What is MD5 Fingerprinting ?
Applies to
- Checksum
- MD5
- ONTAP 9
Answer
- Fingerprinting is a mechanism used by customers who utilize filers for archival and retention to ensure that data at rest hasn't been replaced, edited, or corrupted.
- At a minimum, it involves a filer computing a secure digest on a file and reporting it to a client.
- If a fingerprint is computed, it is cleared out after an hour or after the dump command is executed once, whichever comes first. This ensures that the in-memory value does not persist indefinitely, which could potentially overload the memory.
- The MD5 checksum is stored in memory (RAM) and is not persisted. This means that once computed, the checksum is held temporarily and cleared out .
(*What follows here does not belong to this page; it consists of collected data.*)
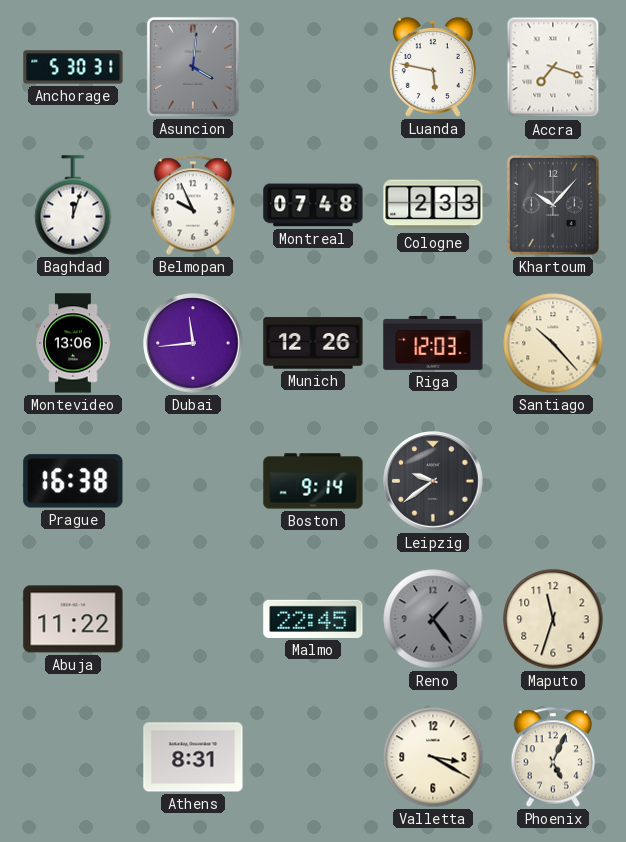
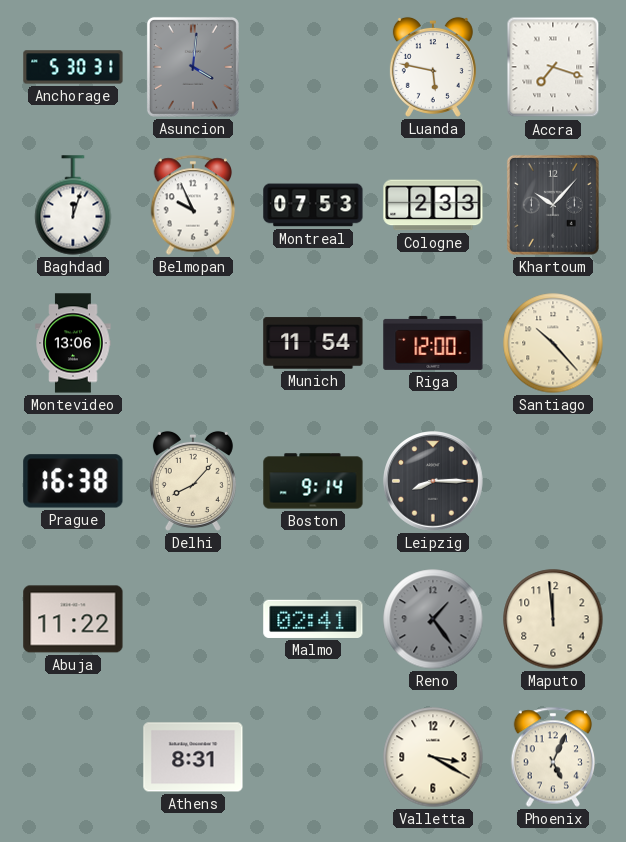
Montreal: 07:48 -> 07:53
Dubai: 11:44 -> none
Munich: 12:26 -> 11:54
Riga: 12:03 -> 12:00
Delhi: none -> 8:07
Leipzig: 9:39 -> 8:15
Malmo: 22:45 -> 02:41
Maputo: 11:33 -> 11:59
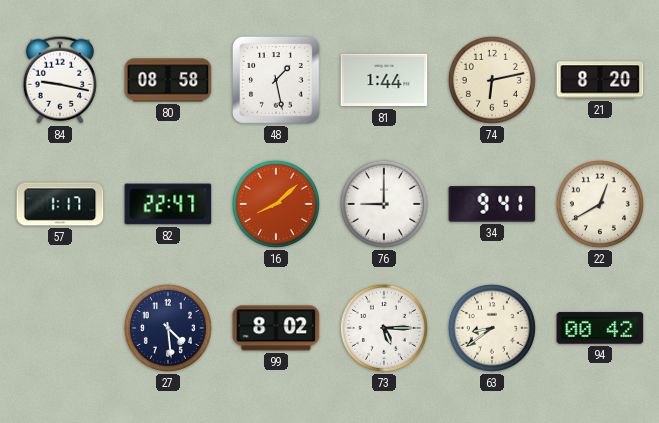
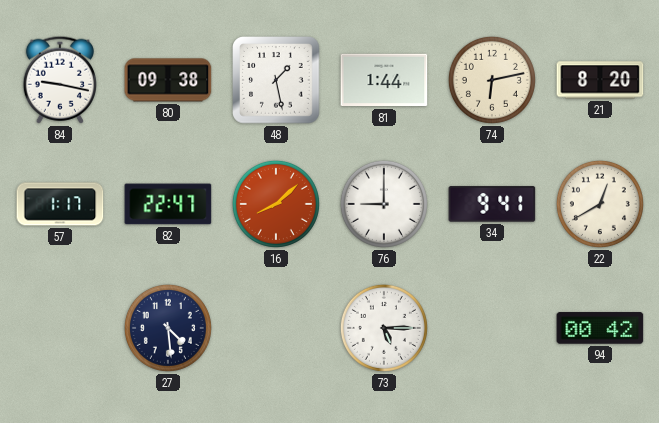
80: 08:58 -> 09:38
99: 8:02 -> none
63: 8:39 -> none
- Yes, the dump execution is a one-time command because the fingerprint computation is an in-memory value that needs to be cleared out to avoid overloading the memory. If fingerprints were continuously computed without dumping, it would eventually fill the memory with these contexts. In contrast, core dumps are stored on persistent storage, which is managed by rotating the stored dumps when the maximum core count is reached.
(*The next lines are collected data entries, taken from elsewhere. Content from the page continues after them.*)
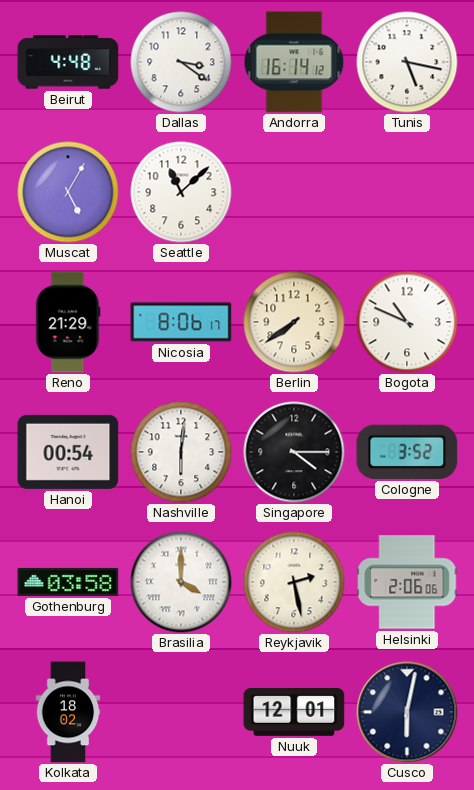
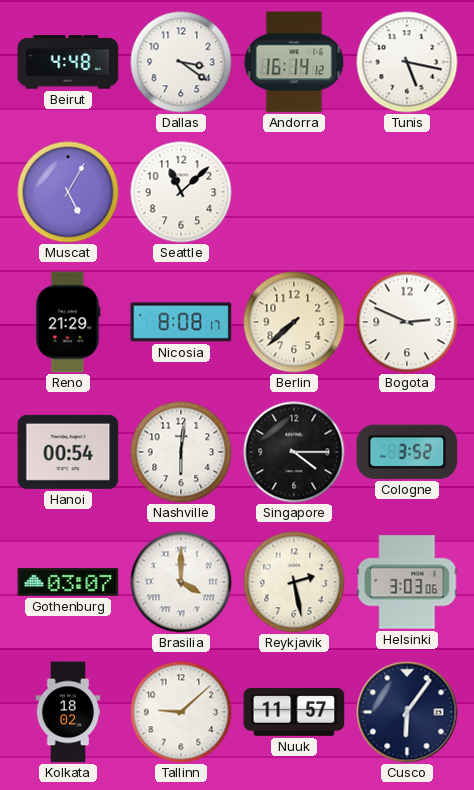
Nicosia: 8:06 -> 8:08
Berlin: 7:39 -> 7:38
Bogota: 10:49 -> 2:49
Gothenburg: 03:58 -> 03:07
Helsinki: 2:06 -> 3:03
Tallinn: none -> 9:08
Nuuk: 12:01 -> 11:57
Cusco: 6:02 -> 6:06
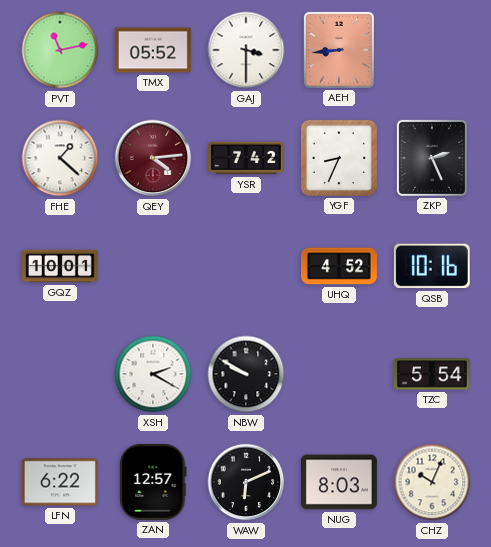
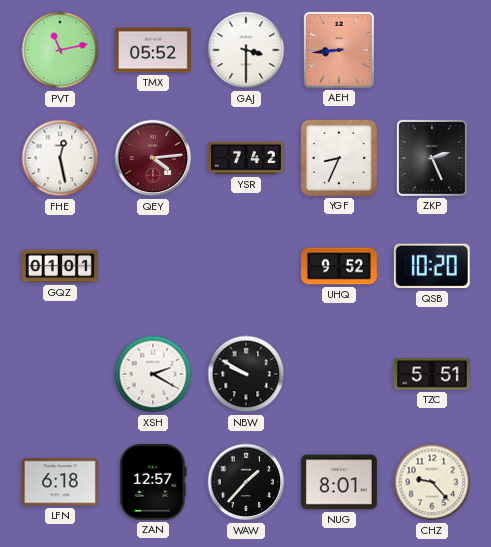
FHE: 1:22 -> 12:28
GQZ: 10:01 -> 01:01
UHQ: 4:52 -> 9:52
QSB: 10:16 -> 10:20
TZC: 5:54 -> 5:51
LFN: 6:22 -> 6:18
WAW: 6:11 -> 1:37
NUG: 8:03 -> 8:01
CHZ: 10:04 -> 9:23
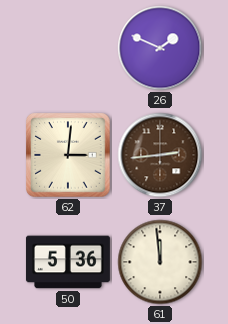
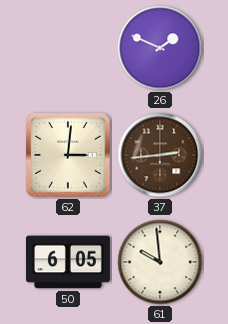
50: 5:36 -> 6:05
61: 11:59 -> 9:59
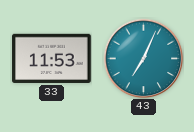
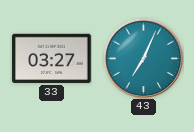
33: 11:53 -> 03:27
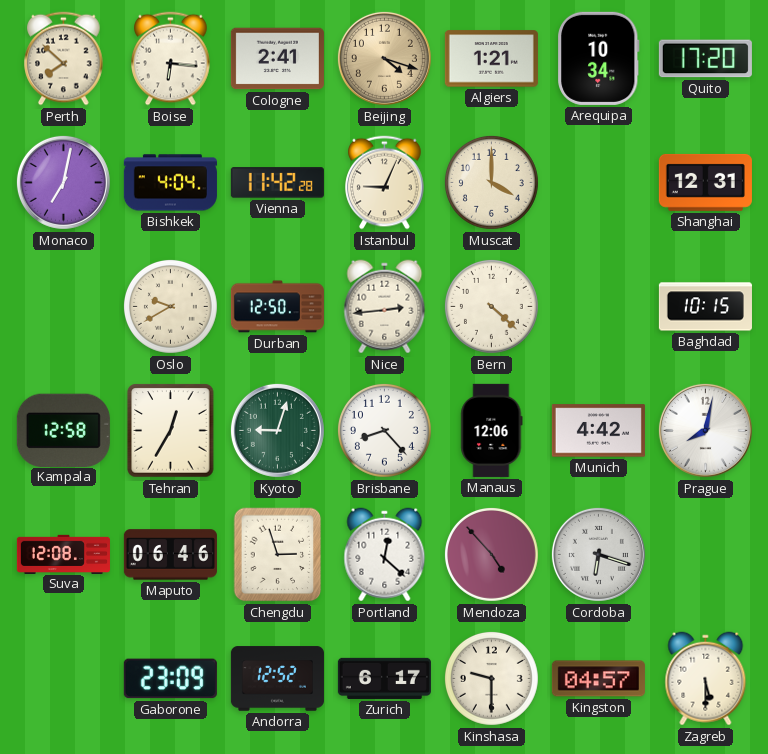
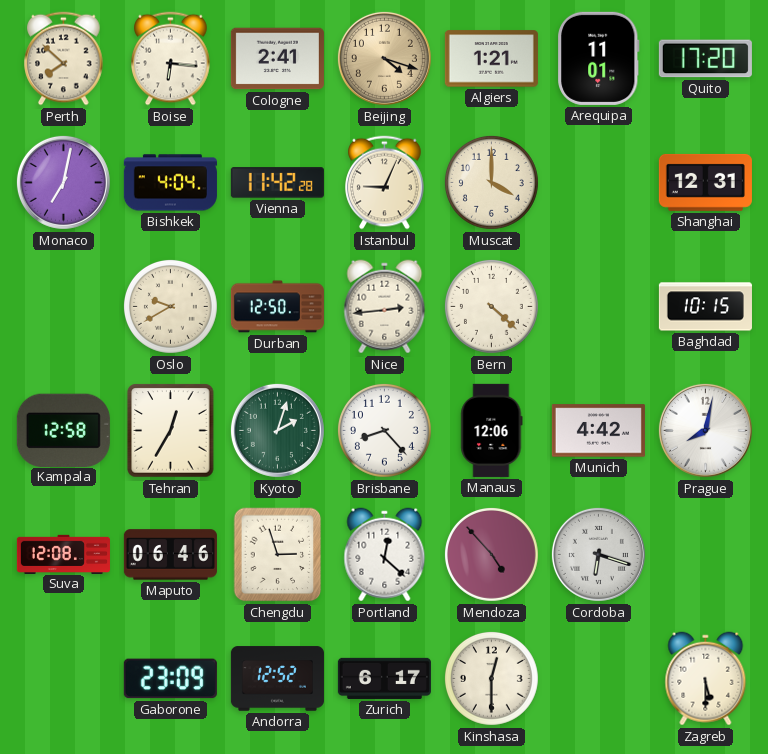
Arequipa: 10:34 -> 11:01
Kyoto: 9:03 -> 2:03
Kinshasa: 9:30 -> 12:30
Kingston: 04:57 -> none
- The customer has MD5 checksum records for files when the data was hosted on "Site A".
- After moving the data to "Site B", they want to validate that the checksums match the records from "Site A".
- End goal: MD5 checksums generated for files on "Site A" should match the MD5 checksums generated for files on "Site B".
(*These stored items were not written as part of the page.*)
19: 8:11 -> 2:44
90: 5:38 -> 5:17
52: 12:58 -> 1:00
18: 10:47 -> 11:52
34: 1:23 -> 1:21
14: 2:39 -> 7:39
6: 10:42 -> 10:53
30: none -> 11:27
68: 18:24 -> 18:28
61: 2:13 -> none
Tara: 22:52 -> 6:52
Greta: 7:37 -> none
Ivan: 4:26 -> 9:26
Customer output: PS Z:\> certutil -hashfile COMPLETE_DATA_BACKUP_Rise_Final_Migration_databackup_0_1 MD5 MD5 hash of COMPLETE_DATA_BACKUP_Rise_Final_Migration_databackup_0_1: 28bbdb4cd3969aa76a11acbd9ed90d96 CertUtil: -hashfile command completed successfully.
Our Output:
Data Fingerprint: KLvbTNOWmqdqEay9ntkNlg==
Metadata Fingerprint: Wo5Lm2Q2vxgiovPrTzhlMQ==
In order to calculate correct MD5 value generated on volume through volume file fingerprint dump , we should decode Base encode MD5 output :
Data Fingerprint: KLvbTNOWmqdqEay9ntkNlg==
Base64 Decoded Output: 28bbdb4cd3969aa76a11acbd9ed90d96
Customer's Output: 28bbdb4cd3969aa76a11acbd9ed90d96
This is expected as detailed in the volume file fingerprint dump:
Data Fingerprint:
The digest value of data of the file. The fingerprint is base64 encoded. This field is not included if the scope is metadata-only.
Metadata Fingerprint:
The digest value of metadata of the file. The metadata fingerprint is calculated for file size, file ctime, file mtime, file crtime, file retention time, file uid, file gid, and file type. The fingerprint is base64 encoded. This field is not included if the scope is data-only.